Why iso 27001 matters for self‑hosted deployments
iso 27001 requires organizations to demonstrate that access to information assets is controlled, monitored, and reviewed. Controls such as A.9.2 (user access management), A.12.4 (logging and monitoring), and A.15.1 (supplier relationships) all hinge on reliable artifacts. In a self‑hosted model the responsibility for generating those artifacts lies entirely with the team that runs the infrastructure.
Current gaps in typical self‑hosted setups
Most teams start with a shared service account or a static SSH key that lives on the bastion host. Engineers log in directly to databases, Kubernetes clusters, or internal HTTP services using that credential.

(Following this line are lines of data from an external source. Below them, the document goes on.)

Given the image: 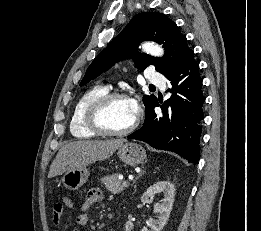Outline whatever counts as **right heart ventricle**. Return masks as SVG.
I'll return each instance as SVG.
<instances>
[{
    "instance_id": "1",
    "label": "right heart ventricle",
    "mask_w": 261,
    "mask_h": 231,
    "mask_svg": "<svg viewBox=\"0 0 261 231\" xmlns=\"http://www.w3.org/2000/svg\"><path fill=\"white\" fill-rule=\"evenodd\" d=\"M109 89L105 86H96L87 91L76 103L70 118V131L76 138H91L97 133L91 131L86 124V113L89 106L97 99L107 94Z\"/></svg>"
}]
</instances>
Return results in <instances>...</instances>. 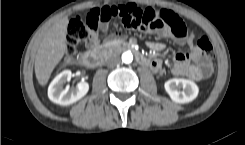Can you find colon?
Masks as SVG:
<instances>
[{
  "instance_id": "1",
  "label": "colon",
  "mask_w": 245,
  "mask_h": 145,
  "mask_svg": "<svg viewBox=\"0 0 245 145\" xmlns=\"http://www.w3.org/2000/svg\"><path fill=\"white\" fill-rule=\"evenodd\" d=\"M121 25L125 27L142 28V29H153L159 28V22L154 18V16L149 12H144L141 10H133L130 15L123 16L121 18ZM173 29L175 32L179 33L183 30V26L179 22L173 23ZM86 36V29L79 23H73L70 26V38L73 42H82L83 38ZM196 49L203 52L205 55L210 57V42L206 36L200 37L196 41ZM206 67V71H207Z\"/></svg>"
}]
</instances>
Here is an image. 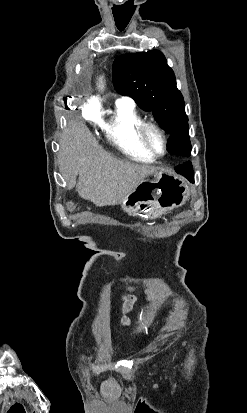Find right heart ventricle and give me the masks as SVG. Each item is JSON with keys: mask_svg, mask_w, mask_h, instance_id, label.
Instances as JSON below:
<instances>
[{"mask_svg": "<svg viewBox=\"0 0 247 413\" xmlns=\"http://www.w3.org/2000/svg\"><path fill=\"white\" fill-rule=\"evenodd\" d=\"M142 120L134 113L121 107L119 116L106 127L108 139L129 159L137 162L152 163L156 158L147 154L138 144L136 131Z\"/></svg>", "mask_w": 247, "mask_h": 413, "instance_id": "1", "label": "right heart ventricle"}]
</instances>
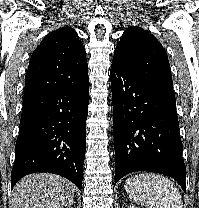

The process looks simple, but it creates several compliance blind spots:
- The shared credential masks the individual identity, so the system cannot tell which user executed a command.
- Teams do not record session activity, making replay or forensic analysis impossible.
- Sensitive fields, passwords, personal identifiers, credit‑card numbers, stream back to the client in clear text.
- Emergency access is granted by copying the shared secret, leaving no approval trail.
These gaps mean that, even if the organization has a well‑designed identity provider (the Setup layer that decides who may start a session), the downstream request reaches the target directly without any enforcement point. The audit log remains incomplete, masking never happens, and the team cannot prove that a just in time approval was obtained.
How hoop.dev creates audit‑ready evidence
hoop.dev inserts a Layer 7 gateway between the identity provider and the target resource. Because the gateway is the only place the traffic passes, it becomes the data path where enforcement can be applied.
After a user authenticates via OIDC or SAML, hoop.dev validates the token, extracts group membership, and then proxies the connection. While the request flows through the gateway, hoop.dev can:
- Record every session. hoop.dev captures each command, query, or API call and stores it for replay. This satisfies the logging requirement of iso 27001.
- Apply inline data masking. hoop.dev redacts sensitive response fields before they reach the client, ensuring that auditors can see that data protection controls are active without exposing the raw values.
- Require just in time approval. hoop.dev triggers a workflow for high‑risk operations that must be approved by an authorized reviewer before the command is forwarded.
- Enforce command‑level blocking. hoop.dev rejects dangerous statements such as DROP DATABASE, reducing the blast radius of accidental or malicious actions.
All of these outcomes happen because hoop.dev sits in the data path; removing the gateway would eliminate the evidence entirely. The Enforcement outcomes exist only because hoop.dev is the enforcement point.